Now comes “instant runoff voting”, another “reform” that may diminish election integrity. Now we are reading in the Asheville Citizen Times this headline: Exit poll: Hendersonville voters understood ballot  The Times reports:
“Most Hendersonville voters, 65 percent of more than 800 surveyed, said they came to the polls Nov. 6 prepared for the ranked-choice ballot, according to Cobb’s exit survey. The results match the positive opinions he heard last month from Cary voters about a ballot that asked them to rank candidates in order of preference.”

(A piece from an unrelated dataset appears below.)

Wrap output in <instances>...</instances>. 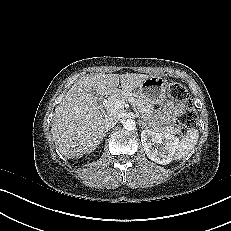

We all should be wondering is how anyone can say that it is a good thing that 35% of voters polled – were not prepared for the new ballot they faced? Especially since being prepared to rank choices is key to whether or how much your ballot counts?
This level of preparedness for ranking choices in Hendersonville is where polled voters in San Francisco were in their first year.  And if Hendersonville were to follow San Francisco’s trend into the next year, then the numbers will worsen.
The proportion of voters who had prior knowledge of RCV was lower in 2005 (54%) than in the 2004 election for the Board of Supervisors (67%).http://www.sfgov.org/site/uploadedfiles/election/Elections_Pages/July1706.pdf
Its truly appalling that anyone could be applauding the fact that 35% of voters were in effect not prepared to make their vote fully count.  **Because with IRV, if you don’t rank a 2nd and 3rd choice, and there is a runoff, then you are not participating.  If you mistakenly rank the same candidate 3 times, then you aren’t voting in the 2nd and 3rd rounds.
The exit poll used in Hendersonville and Cary was one page with very few questions, and polled an uniformed electorate.  The reason I say “uninformed” is that I have seen debates go on and on over what IRV is, how votes must be cast and how they are weighted and counted.  Many people don’t understand what IRV really is, nor what other choices are available besides traditional runoffs.  Many voters don’t know that sometimes a traditional runoff is a good thing!
The saddest thing is that an election transparency law that has been applauded around the country is being erroded for a very little understood election “reform” of questionable value.
It appears that there is a high tolerance for lost votes and disenfranchised voters in our state, as evidenced by the fact that NC has the highest undervote rate for President in the  United States.  This is related to the rule whereStraight Ticket doesn’t count for President .
Citizens and activists around the state should take pause at the events and potential unraveling of our law that is unfolding around us. We should also be concerned about preventing future and unneccessary disenfranchisement of our voters.